I Can't Think of a Title for This Post

2005 Donruss Greats isn’t considered a “fan favorite set”, but there can be a strong case made to call it such. The checklist has an abundance of Hall-of-Famers such as Roberto Clemente, Bob Gibson, Al Kaline, and Willie Mays and a heavy chunk of modern players such as Alex Rodriguez, Jason Bay, Ichiro Suzuki, and Chipper Jones. So why am I calling it a fan favorite set? The rest of the checklist includes names such as Terry Pendleton, Minnie Minoso, Dwight Evans, Tony Oliva, and Marty Marion. To the average major league fan… who the hell are they? But to Braves fans, Twins fans, and White Sox fans, they were solid players that didn’t dominate the headlines but put their team in a good position to win a ballgame every night. They often have a charming and pleasurable personality to go along with their talents, a very rare combination in sports. These players are often regarded as “fan favorites”. For Yankees fans, Nick Swisher is considered a fan favorite because despite having to play in the shadow of Jeter and A-Rod, he puts up good numbers while retaining his great personality to the fans. What team wouldn’t want that?

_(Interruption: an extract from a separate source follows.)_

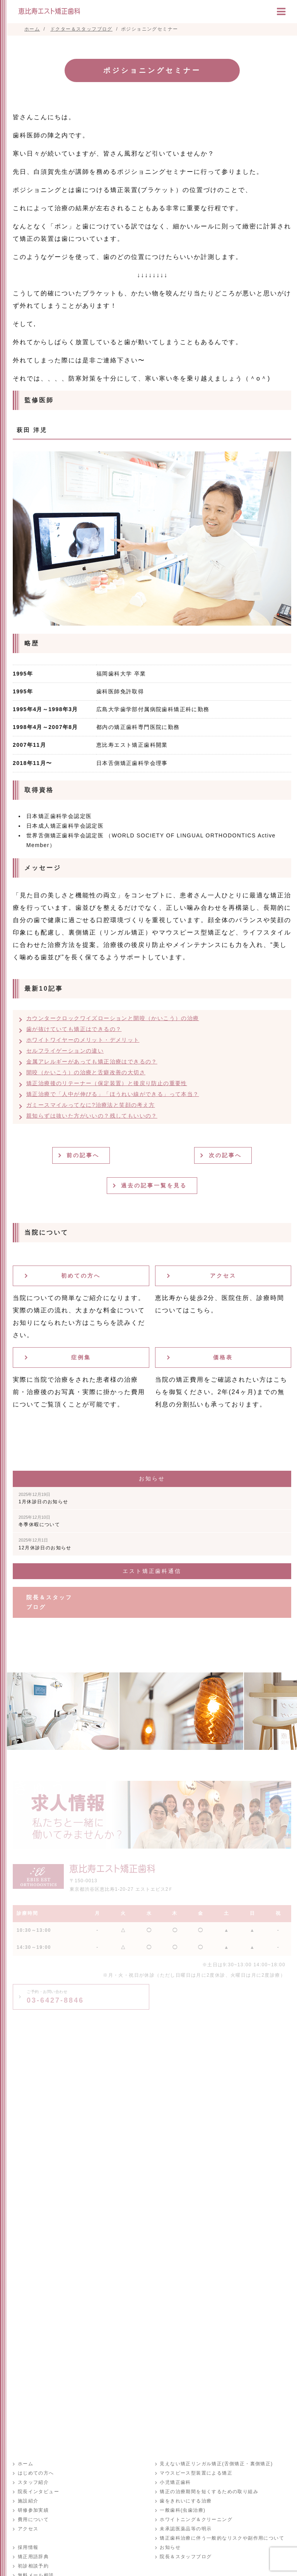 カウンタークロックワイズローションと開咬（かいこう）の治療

Fan favorite sets are usually quite popular among the hobby. Collectors get a chance to pick up a card (or an autograph/relic) of a favorite player that sometimes wouldn’t be featured in a regular set. And for people who (gasp) sell their cards, there’s always a market for them. 2005 Donruss Greats gave us another great aspect of fan favorite sets; autographed cards of these players we love! Good Lord, I miss Donruss.

So when this baby popped up on the Bay, I knew it had to be in my possession.

Donruss Greats Signature Gold HoloFoil #35: Harold Reynolds The inscription had me skeptical at first, all the other autographed cards of Reynolds had nothing but his signature. However, the seller pointed me out to a few other auctions that had autographed cards of Bobby Doerr and Kent Hrbek with inscriptions.

Harold Reynolds was a solid second baseman for the Seattle Mariners. He led the league in stolen bases in 1987 (which the inscription indicates) and won three Gold Gloves for his superb defense. However, many know him now as an analyst and commentator for MLB Network, and a previous analyst for ESPN Baseball Tonight. He was fired from the network because of an alleged sexual harassment lawsuit filed by a female co-worker. A whole mess ensued with the ordeal; Reynolds claims it was a misunderstood and sued ESPN for money owed to him for his contract and for the network failing to keep the matter “behind the scenes”. Reynolds’ “departure”, in my opinon, led to the downfall of Baseball Tonight as an entertaining and informative broadcast to a joke of a show (much like the entire ESPN network). Reynolds was by the far the best commentator on the program and always outshined his peers (although it’s not too hard to outshine John Kruk). I’m glad he’s back on the tube with MLB Network where he can display his great baseball mind.

Wow, that was a long rant. I just wanted to show you guys the card. My bad.

1 comment:

  1. I love fan favorites... it's a big part of collecting for me. As an A's fan... obtaining autographs of Terry Steinbach, Mike Norris, and Dave Stewart were just as exciting as getting autographs of Jason Giambi, Jose Canseco, and Dennis Eckersley.